Dr. Magdalena Slosar-Cheah Receives Inaugural BUA Distinguished Alumnus/a Award

Boston University Academy’s Alumni Council is honored to present the inaugural Distinguished Alumnus/a Award to Magdalena Slosar-Cheah ’99 for her work in the field of infectious disease. The award celebrates an alumnus of the school who best exemplifies BUA’s values and makes an impact on the community and world around them.

Dr. Slosar-Cheah grew up in Massachusetts, daughter of a puppeteer and an architect and the oldest of three sisters. After graduating from Boston University Academy in 1999, she obtained her BA in physics at Yale University, where she also enjoyed taking classes in medical anthropology, modern literature, and Anglo-Saxon, and her MD from the medical school at the University of Massachusetts (now UMass Chan). She subsequently completed her internal medicine residency at New York-Presbyterian/Weill Cornell in Manhattan followed by a fellowship in infectious diseases at Montefiore/Einstein in the Bronx. 

Upon completing her medical training, Dr. Slosar-Cheah continued to work at Montefiore for six years as an attending physician in infectious disease, where she saw general infectious disease consults, cared for a panel of patients living with HIV, and helped expand hepatitis C treatment into primary care. In addition, she ran the second year microbiology course for medical students at Albert Einstein College of Medicine for two years.

After 11 years in New York City, Dr. Slosar-Cheah moved back to Massachusetts in 2019 to take up a faculty position as Assistant Professor of Medicine in the Division of infectious diseases and immunology at UMass Chan Medical School/UMass Memorial Health, where she continues to see patients and serves as program director for the infectious diseases fellowship. During the pandemic, Dr. Slosar-Cheah managed the hospital COVID-19 team, shaped hospital policies, and treated COVID-19 patients.

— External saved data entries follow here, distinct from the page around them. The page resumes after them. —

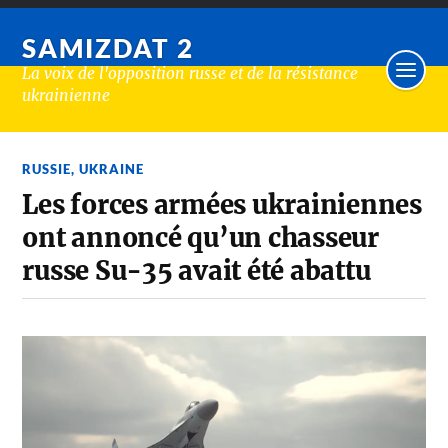
SAMIZDAT 2
La voix de l'opposition russe et de la résistance
ukrainienne
RUSSIE
,
UKRAINE
Les forces armées ukrainiennes
ont annoncé qu’un chasseur
russe Su-35 avait été abattu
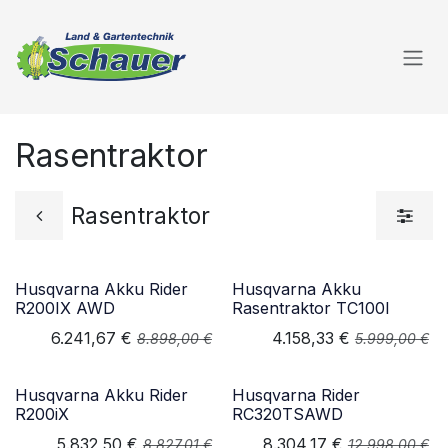
Zum Inhalt springen
Rasentraktor
Rasentraktor
Husqvarna Akku Rider
Husqvarna Akku
R200IX AWD
Rasentraktor TC100I
6.241,67
€
4.158,33
€
8.898,00
€
5.999,00
€
Husqvarna Akku Rider
Husqvarna Rider
R200iX
RC320TSAWD
5.832,50
€
8.304,17
€
8.827,01
€
12.998,00
€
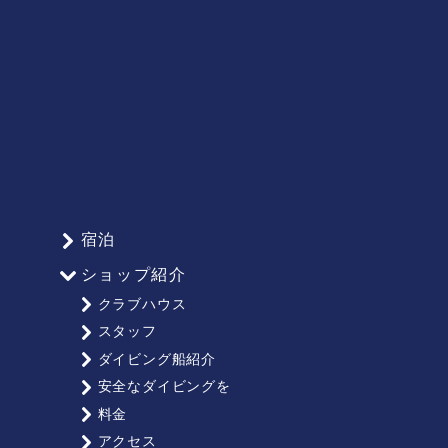
宿泊
ショップ紹介
クラブハウス
スタッフ
ダイビング船紹介
安全なダイビングを
料金
アクセス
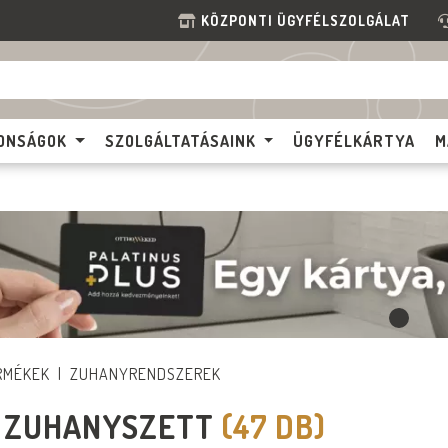
KÖZPONTI ÜGYFÉLSZOLGÁLAT
ONSÁGOK
SZOLGÁLTATÁSAINK
ÜGYFÉLKÁRTYA
M
RMÉKEK
ZUHANYRENDSZEREK
I ZUHANYSZETT
(47 DB)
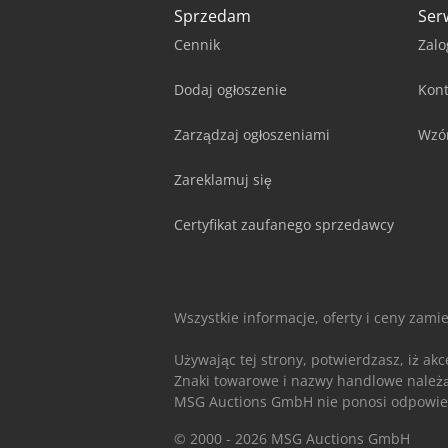
Sprzedam
Ser
Cennik
Zalo
Dodaj ogłoszenie
Kont
Zarządzaj ogłoszeniami
Wzó
Zareklamuj się
Certyfikat zaufanego sprzedawcy
Wszystkie informacje, oferty i ceny zami
Używając tej strony, potwierdzasz, iż ak
Znaki towarowe i nazwy handlowe należą d
MSG Auctions GmbH nie ponosi odpowiedz
© 2000 - 2026 MSG Auctions GmbH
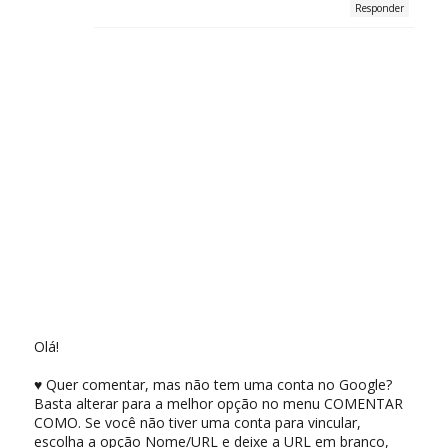
Responder
Olá!
♥ Quer comentar, mas não tem uma conta no Google?
Basta alterar para a melhor opção no menu COMENTAR
COMO. Se você não tiver uma conta para vincular,
escolha a opção Nome/URL e deixe a URL em branco,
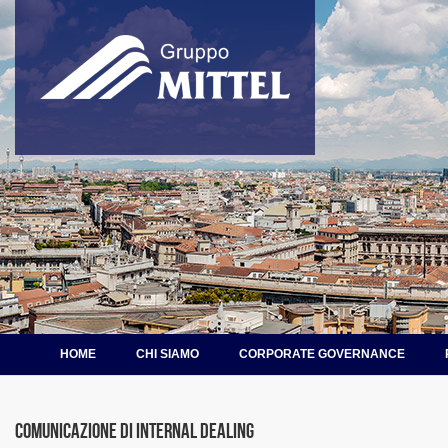
HOME
CHI SIAMO
CORPORATE GOVERNANCE
Comunicazione di internal dealing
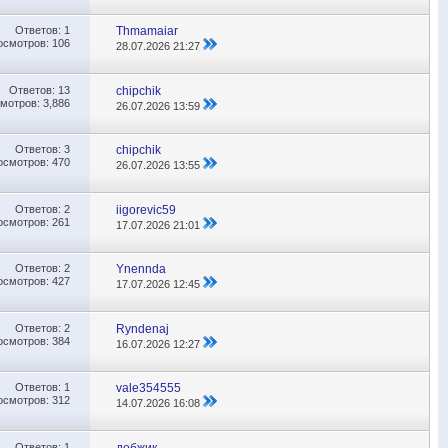
Ответов:
1
Thmamaiar
осмотров: 106
28.07.2026
21:27
Ответов:
13
chipchik
мотров: 3,886
26.07.2026
13:59
Ответов:
3
chipchik
осмотров: 470
26.07.2026
13:55
Ответов:
2
iigorevic59
осмотров: 261
17.07.2026
21:01
Ответов:
2
Ynennda
осмотров: 427
17.07.2026
12:45
Ответов:
2
Ryndenaj
осмотров: 384
16.07.2026
12:27
Ответов:
1
vale354555
осмотров: 312
14.07.2026
16:08
Ответов:
1
добжик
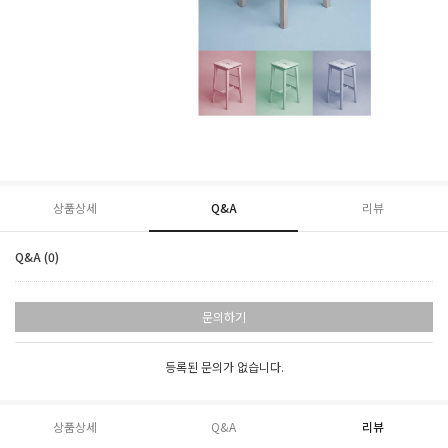
상품상세
Q&A
리뷰
Q&A (0)
문의하기
등록된 문의가 없습니다.
상품상세
Q&A
리뷰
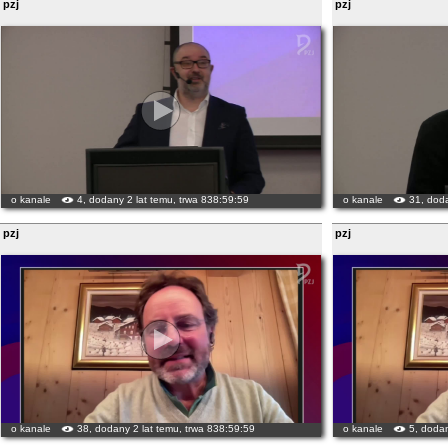
pzj
pzj
o kanale
4, dodany 2 lat temu, trwa 838:59:59
o kanale
31, doda
pzj
pzj
o kanale
38, dodany 2 lat temu, trwa 838:59:59
o kanale
5, dodan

She is also a wife to a fellow physician, the mom of a kindergartener and a toddler, an aspiring gardener, and is currently pursuing a master’s degree in the history of medicine. Dr. Slosar-Cheah reflects on the significance of being the first recipient of the BUA Distinguished Alumnus/a Award:

“​It is such an unexpected honor to receive the BUA Distinguished Alumna Award. My time at BUA was so formative – the source of vivid experiences, memorable and inspiring teachers, and lifelong friendships. I remember that time fondly – many of the books we studied still sit on my shelves at home and many passages from those books continue to sustain me in difficult times. And yet, though I am grateful for the solid academic foundation, what has stayed with me most strongly is the combination of enthusiasm, curiosity, reverence, and irreverence that was nurtured by my teachers and by my classmates. I hope to carry that spirit forward and am grateful for this opportunity to reconnect with the school that has had such a lasting impact on me.”

 We look forward to welcoming Dr. Slosar-Cheah back to campus this year to celebrate her accomplishments.